Legal proceedings to clarify the rights of use of Fairview Park Boulevard will be brought forward to August from October after a joint request by the government and the developer of Fairview Park Estate.

This came after 400 residents of the Yuen Long private estate took to the streets on Sunday, urging the government to bar vehicles more than 7 metres long from the boulevard, where a 12-year-old boy on his way to school was knocked from his bicycle and killed by a truck in January.

Commissioner of Transport Alan Wong Chi-kong said after meeting residents' representatives yesterday that the High Court had approved their request to speed up the case. The developer claims the government broke a promise to keep container trucks off the road.
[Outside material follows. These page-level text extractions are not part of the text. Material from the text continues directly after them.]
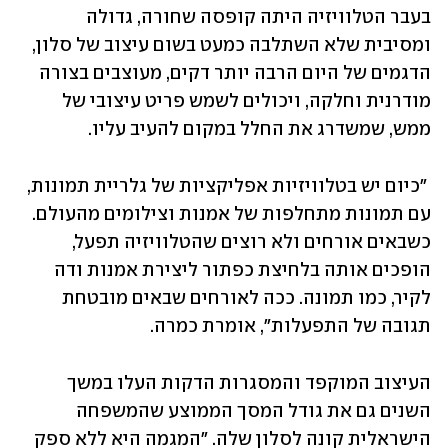
בעבר הטלוויזיה היתה קופסה שחורה, גדולה 
ומסיבית שלא השתלבה כמעט בשום עיצוב של סלון, 
הדגמים של היום הרבה יותר דקים, מעוצבים בצורה 
מודרנית וחלקה, ויכולים לשמש פריט עיצובי של 
ממש, שמשדרג את החלל במקום להעיב עליו.
 "כיום יש בטלוויזיות אפליקציות של גלריית תמונות, 
עם תמונות מתחלפות של אמנות וצילומים מהעולם. 
כשבאים אורחים ולא רוצים שהטלוויזיה תפעל, 
הופכים אותה בלחיצת כפתור ליצירת אמנות ודה 
לקיר, כמו תמונה. ככה לאורחים שבאים מובטחת 
תגובה של התפעלות", אומרת כמרה.
העיצוב המוקפד והמסגרות הדקות העלו במשך 
השנים גם את גודל המסך הממוצע שהמשפחה 
הישראלית קונה לסלון שלה. "המגמה היא ללא ספק 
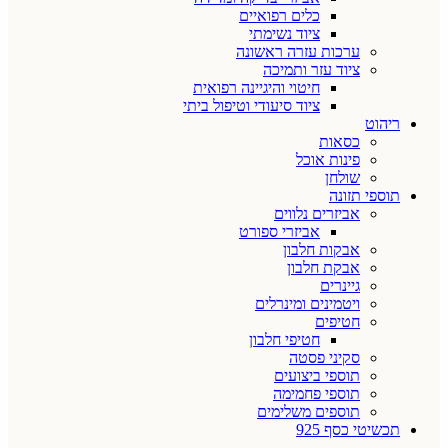
כלים רפואיים
ציוד נשימתי
ערכות עזרה ראשונה
ציוד עזר ותמיכה
חיטוי והיגיינה רפואית
ציוד סיעודי וטיפול ביתי
ריהוט
כסאות
פינות אוכל
שולחן
תוספי תזונה
אביזרים נלווים
אביזרי ספורט
אבקות חלבון
אבקת חלבון
גיינרים
ויטמינים ומינרלים
חטיפים
חטיפי חלבון
סקיני פסטה
תוספי ביצועים
תוספי פחמימה
תוספים משלימים
תכשיטי כסף 925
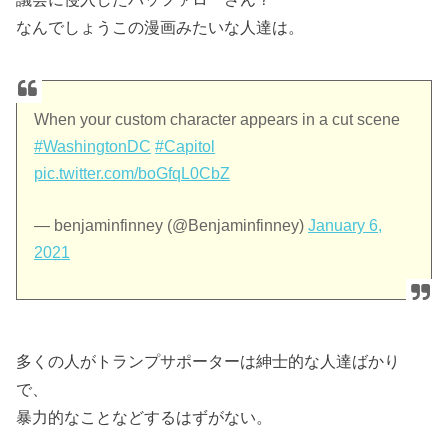
なんでしょうこの漫画みたいな人達は。
When your custom character appears in a cut scene
#WashingtonDC
#Capitol
pic.twitter.com/boGfqL0CbZ
— benjaminfinney (@Benjaminfinney)
January 6,
2021
多くの人がトランプサポーターは紳士的な人達ばかり
で、
暴力的なことなどするはずがない。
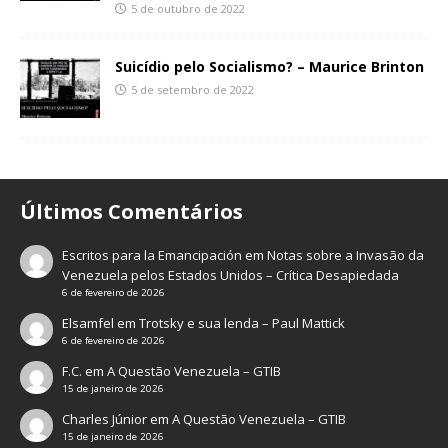
5 de outubro de 2022
Suicídio pelo Socialismo? – Maurice Brinton
5 de setembro de 2022
Últimos Comentários
Escritos para la Emancipación
em
Notas sobre a Invasão da
Venezuela pelos Estados Unidos – Crítica Desapiedada
6 de fevereiro de 2026
Elsamfel
em
Trotsky e sua lenda – Paul Mattick
6 de fevereiro de 2026
F.C.
em
A Questão Venezuela – GTIB
15 de janeiro de 2026
Charles Júnior
em
A Questão Venezuela – GTIB
15 de janeiro de 2026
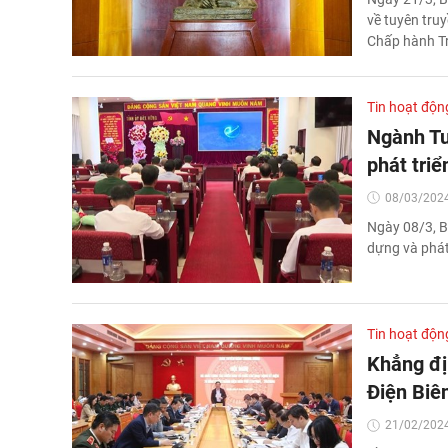
về tuyên tru
Chấp hành T
Tin hoạt độn
Ngành Tu
phát triể
08/03/2024
Ngày 08/3, B
dựng và phát
Tin hoạt độn
Khẳng địn
Điện Biê
21/02/2024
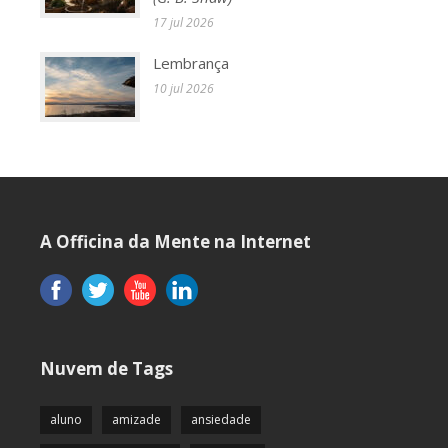
17 jul 2026
Lembrança
10 jul 2026
A Officina da Mente na Internet
Nuvem de Tags
aluno
amizade
ansiedade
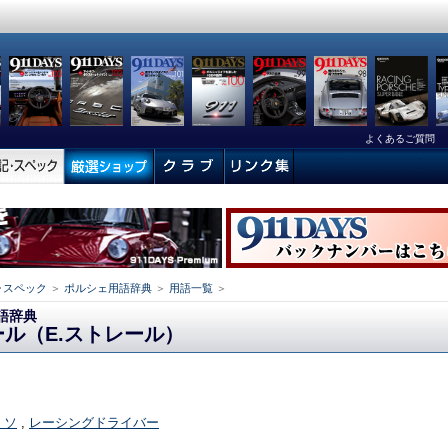
よくあるご質問
･スペック
＞
ポルシェ用語辞典
＞
用語一覧
＞
語辞典
ル（E.ストレール）
- ソ
,
レーシングドライバー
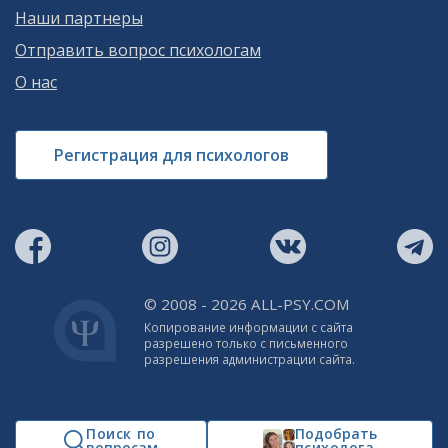
Наши партнеры
Отправить вопрос психологам
О нас
Регистрация для психологов
© 2008 - 2026 ALL-PSY.COM
Копирование информации с сайта
разрешено только с письменного
разрешения администрации сайта.
Поиск по
Подобрать
вопросам
психолога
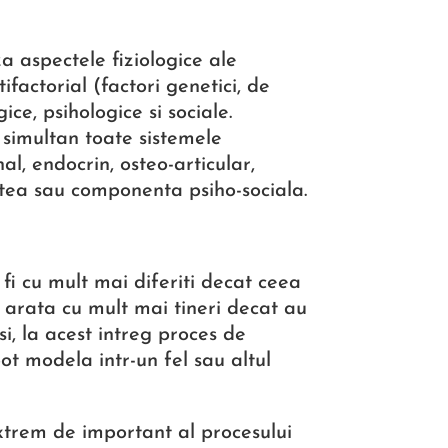
 aspectele fiziologice ale
ifactorial (factori genetici, de
ice, psihologice si sociale.
simultan toate sistemele
al, endocrin, osteo-articular,
tatea sau componenta psiho-sociala.
fi cu mult mai diferiti decat ceea
 arata cu mult mai tineri decat au
usi, la acest intreg proces de
ot modela intr-un fel sau altul
xtrem de important al procesului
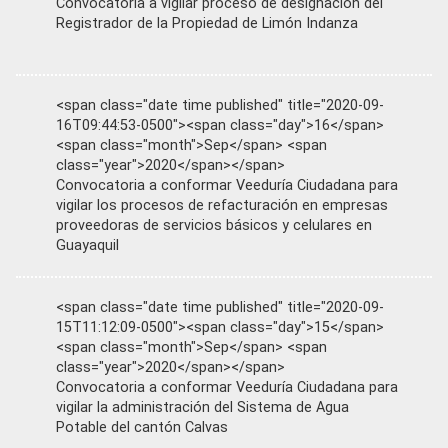
Convocatoria a vigilar proceso de designación del
Registrador de la Propiedad de Limón Indanza
<span class="date time published" title="2020-09-
16T09:44:53-0500"><span class="day">16</span>
<span class="month">Sep</span> <span
class="year">2020</span></span>
Convocatoria a conformar Veeduría Ciudadana para
vigilar los procesos de refacturación en empresas
proveedoras de servicios básicos y celulares en
Guayaquil
<span class="date time published" title="2020-09-
15T11:12:09-0500"><span class="day">15</span>
<span class="month">Sep</span> <span
class="year">2020</span></span>
Convocatoria a conformar Veeduría Ciudadana para
vigilar la administración del Sistema de Agua
Potable del cantón Calvas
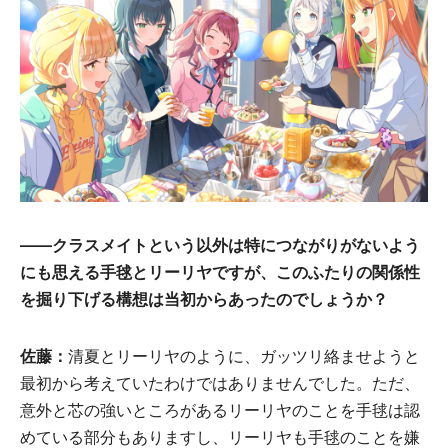
――クラスメイトという以外は特につながりがないよう
にも思える手毬とリーリヤですが、このふたりの関係性
を掘り下げる構想は当初からあったのでしょうか？
佐藤：
清夏とリーリヤのように、ガッツリ絡ませようと
最初から考えていたわけではありませんでした。ただ、
意外と芯の強いところがあるリーリヤのことを手毬は認
めている部分もありますし、リーリヤも手毬のことを嫌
'We understand the concerns of the residents, and we also hope the problem can be addressed as soon as possible,' Mr Wong said. In the meantime the authorities were encouraging container trucks to use Kam Pok Road as an alternative route to the boulevard.

The government estimates the road, completed in 2005 but fully opened only after the boy's death, is being used by 30 to 40 per cent of the heavy goods vehicles passing through the area on the way to and from container storage parks.

'We know this is far from the residents' expectation,' Mr Wong said. 'But we will keep communicating with them and seek further improvement before the legal proceedings start.'

Yuen Long district councillor Yau Tai-tai, who represents the residents, refused to comment on yesterday's meeting.

Fairview Park management this week revealed copies of a letter received from the government nine years ago stating that most vehicles over 7 metres long would be barred from using the boulevard.

In a notice attached to the letter, the management company said the developer urged the operators of container yards who are claiming right of way over the boulevard to produce documentary evidence.

'I want the media and the public to know what the government promised to do,' general manager Albert Lam Kwok-fai said.

On Monday a school bus struck and injured a 15-year-old boy on his bicycle while turning into the estate from the boulevard.